--- YOUR INSTRUCTIONS ---
Type out each entry exactly.

*** SUPPLIED RECORDS ***

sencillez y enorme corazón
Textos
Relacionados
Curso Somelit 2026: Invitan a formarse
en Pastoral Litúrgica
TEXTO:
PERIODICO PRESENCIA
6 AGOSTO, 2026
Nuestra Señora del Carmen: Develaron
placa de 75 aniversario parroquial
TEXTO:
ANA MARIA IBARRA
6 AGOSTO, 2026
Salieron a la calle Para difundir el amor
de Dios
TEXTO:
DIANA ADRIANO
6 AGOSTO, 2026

*** End of SUPPLIED RECORDS ***

--- WORKED SOLUTION ---
sencillez y enorme corazón
Textos
Relacionados
Curso Somelit 2026: Invitan a formarse
en Pastoral Litúrgica
TEXTO:
PERIODICO PRESENCIA
6 AGOSTO, 2026
Nuestra Señora del Carmen: Develaron
placa de 75 aniversario parroquial
TEXTO:
ANA MARIA IBARRA
6 AGOSTO, 2026
Salieron a la calle Para difundir el amor
de Dios
TEXTO:
DIANA ADRIANO
6 AGOSTO, 2026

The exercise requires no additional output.